● **Data shown**
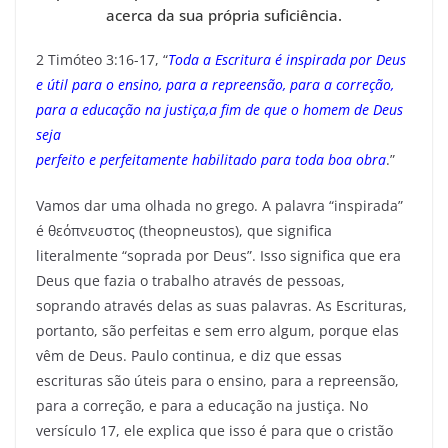
acerca da sua própria suficiência.
2 Timóteo 3:16-17, “
Toda a Escritura é inspirada por Deus
e útil para o ensino, para a repreensão, para a correção,
para a educação na justiça,a fim de que o homem de Deus
seja
perfeito e perfeitamente habilitado para toda boa obra
.”
Vamos dar uma olhada no grego. A palavra “inspirada”
é θεόπνευστος (theopneustos), que significa
literalmente “soprada por Deus”. Isso significa que era
Deus que fazia o trabalho através de pessoas,
soprando através delas as suas palavras. As Escrituras,
portanto, são perfeitas e sem erro algum, porque elas
vêm de Deus. Paulo continua, e diz que essas
escrituras são úteis para o ensino, para a repreensão,
para a correção, e para a educação na justiça. No
versículo 17, ele explica que isso é para que o cristão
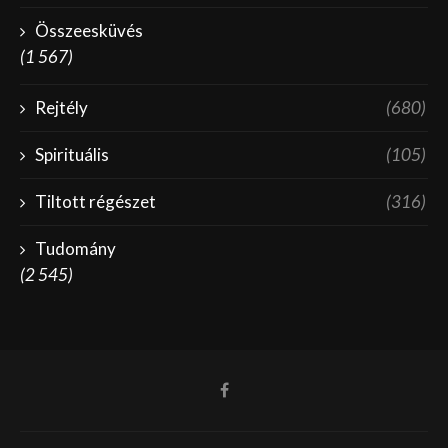
Összeesküvés
(1 567)
Rejtély
(680)
Spirituális
(105)
Tiltott régészet
(316)
Tudomány
(2 545)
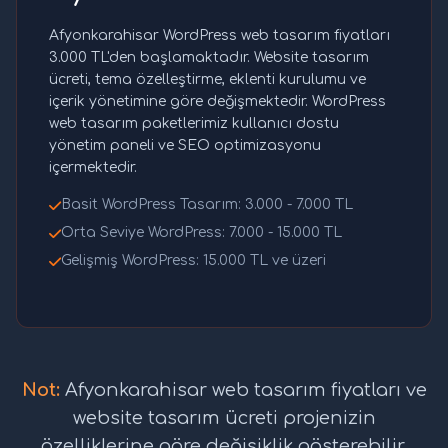
Afyonkarahisar WordPress web tasarım fiyatları
3.000 TL'den başlamaktadır. Website tasarım
ücreti, tema özelleştirme, eklenti kurulumu ve
içerik yönetimine göre değişmektedir. WordPress
web tasarım paketlerimiz kullanıcı dostu
yönetim paneli ve SEO optimizasyonu
içermektedir.
Basit WordPress Tasarım: 3.000 - 7.000 TL
Orta Seviye WordPress: 7.000 - 15.000 TL
Gelişmiş WordPress: 15.000 TL ve üzeri
Not:
Afyonkarahisar web tasarım fiyatları ve
website tasarım ücreti projenizin
özelliklerine göre değişiklik gösterebilir.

● **Work to complete**
A verbatim copy of the material, pictures excluded, is what must be produced.

● **Written answer**
acerca da sua própria suficiência.
2 Timóteo 3:16-17, “
Toda a Escritura é inspirada por Deus
e útil para o ensino, para a repreensão, para a correção,
para a educação na justiça,a fim de que o homem de Deus
seja
perfeito e perfeitamente habilitado para toda boa obra
.”
Vamos dar uma olhada no grego. A palavra “inspirada”
é θεόπνευστος (theopneustos), que significa
literalmente “soprada por Deus”. Isso significa que era
Deus que fazia o trabalho através de pessoas,
soprando através delas as suas palavras. As Escrituras,
portanto, são perfeitas e sem erro algum, porque elas
vêm de Deus. Paulo continua, e diz que essas
escrituras são úteis para o ensino, para a repreensão,
para a correção, e para a educação na justiça. No
versículo 17, ele explica que isso é para que o cristão
Összeesküvés
(1 567)
Rejtély
(680)
Spirituális
(105)
Tiltott régészet
(316)
Tudomány
(2 545)
Afyonkarahisar WordPress web tasarım fiyatları
3.000 TL'den başlamaktadır. Website tasarım
ücreti, tema özelleştirme, eklenti kurulumu ve
içerik yönetimine göre değişmektedir. WordPress
web tasarım paketlerimiz kullanıcı dostu
yönetim paneli ve SEO optimizasyonu
içermektedir.
Basit WordPress Tasarım: 3.000 - 7.000 TL
Orta Seviye WordPress: 7.000 - 15.000 TL
Gelişmiş WordPress: 15.000 TL ve üzeri
Not:
Afyonkarahisar web tasarım fiyatları ve
website tasarım ücreti projenizin
özelliklerine göre değişiklik gösterebilir.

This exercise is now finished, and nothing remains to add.